Bleeding complications associated with bevacizumab therapy may be attributed to the anti-angiogenic effect of this agent, which inhibits endothelium growth, thus resulting in vessel wall breach and the formation of pseudoaneurysms. In the present cases, the exact pathophysiological mechanism involved in pseudoaneurysm development remains unclear. However, abdominal CT scans of the patient performed prior to bevacizumab therapy revealed no radiological signs of aneurysm formation.

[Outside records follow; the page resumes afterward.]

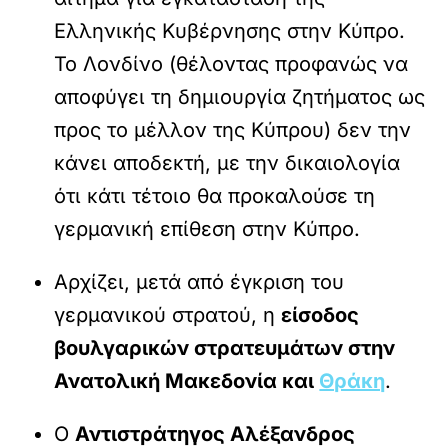
Ελληνικής Κυβέρνησης στην Κύπρο.
Το Λονδίνο (θέλοντας προφανώς να
αποφύγει τη δημιουργία ζητήματος ως
προς το μέλλον της Κύπρου) δεν την
κάνει αποδεκτή, με την δικαιολογία
ότι κάτι τέτοιο θα προκαλούσε τη
γερμανική επίθεση στην Κύπρο.
Αρχίζει, μετά από έγκριση του
γερμανικού στρατού, η
είσοδος
βουλγαρικών στρατευμάτων στην
Ανατολική Μακεδονία και
Θράκη
.
Ο
Αντιστράτηγος Αλέξανδρος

Angiogenesis inhibitors have rapidly emerged as first-line treatment in cancer therapy, usually in combination with cytotoxic chemotherapy. The most frequent toxicity encountered with the use of bevacizumab is hypertension, which occurs in up to 32% of the patients (9). Patients with hypertension are most commonly treated with oral agents, such as diuretics or calcium channel blockers; however, a small number of patients do not respond to this treatment, and bevacizumab must be discontinued (10,11). Our patient had hypertension prior to treatment; the condition did not worsen with the concomitant administration of bevacizumab and was well-controlled with the use of antihypertensive medication.
The exact pathophysiological mechanism involved in the development of the pseudoaneurysm in our cases has not been fully elucidated. However, a possible correlation between the injections of bevacizumab and the formation of a common iliac or superior rectal artery aneurysm may be reasonably hypothesized; thus, it cannot be excluded that bevacizumab may have been a potential trigger. The aim of the present study was to alert clinicians to this rare adverse event associated with the use of bevacizumab.

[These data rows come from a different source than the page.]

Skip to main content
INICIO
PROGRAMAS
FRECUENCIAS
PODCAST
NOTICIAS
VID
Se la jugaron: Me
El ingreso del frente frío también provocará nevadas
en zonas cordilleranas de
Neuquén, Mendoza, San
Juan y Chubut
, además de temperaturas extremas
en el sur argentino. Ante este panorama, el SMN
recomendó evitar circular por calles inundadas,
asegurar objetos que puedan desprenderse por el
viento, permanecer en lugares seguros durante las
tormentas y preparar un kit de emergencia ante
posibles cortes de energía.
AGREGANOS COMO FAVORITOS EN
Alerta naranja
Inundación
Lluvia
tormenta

Based on this observation, it is recommended that patients selected for anti-angiogenic treatment are closely monitored through imaging, and whenever a gastrointestinal massive bleeding from a pseudoaneurysm occurs or a pseudoaneurysm increases in size, it should be managed with selective embolization.
In conclusion, to the best of our knowledge, cases of pseudoaneurysm formation in mCRC patients under bevacizumab therapy have not been previously reported. We herein describe two such cases, and although there is no direct evidence of an association between bevacizumab therapy and the formation of pseudoaneurysms, the need for its consideration during anti-angiogenic therapy must be emphasized. When a pseudoaneurysm with bleeding becomes apparent and is life-threatening, transcatheter embolization is the preferred treatment.
Acknowledgements
Not applicable.
Funding
The present study was supported by grants through funding from the Ministry of Science and Technology (MOST 107-2321-B-037-003-) and the Kaohsiung Medical University Hospital (KMUHS10601, KMUHS10608, KMUHA10664). In addition, this study was supported by the Grant of Biosignature in Colorectal Cancers, Academia Sinica, Taiwan, R.O.C.; and Grant by the Kaohsiung Medical University aim for the top University, grant no. KMU-S105011.

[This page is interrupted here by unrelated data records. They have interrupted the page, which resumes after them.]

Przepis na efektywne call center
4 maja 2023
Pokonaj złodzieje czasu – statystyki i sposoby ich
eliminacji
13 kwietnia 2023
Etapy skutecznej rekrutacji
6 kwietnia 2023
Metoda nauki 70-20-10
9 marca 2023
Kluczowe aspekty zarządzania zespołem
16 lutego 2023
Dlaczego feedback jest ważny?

Availability of data and materials
Not applicable.
Authors' contributions
CL was responsible for document recording and manuscript writing. HT, CH and YY were responsible for image analyses and providing the colonoscopic images. TT was responsible for angiographic diagnosis and treatment. JW was responsible for coordinating with investigators. All authors contributed to reviewing the various drafts of the manuscript and approved the final version of the article.
Ethics approval and consent to participate
The present study was approved by the Institutional Review Board of Kaohsiung Medical University Hospital (KMUHIRB-20130020).
Patient consent for publication
The patients have signed an informed consent form regarding the publication of the case details and associated images.
Competing interests
The authors declare that they have no competing interests.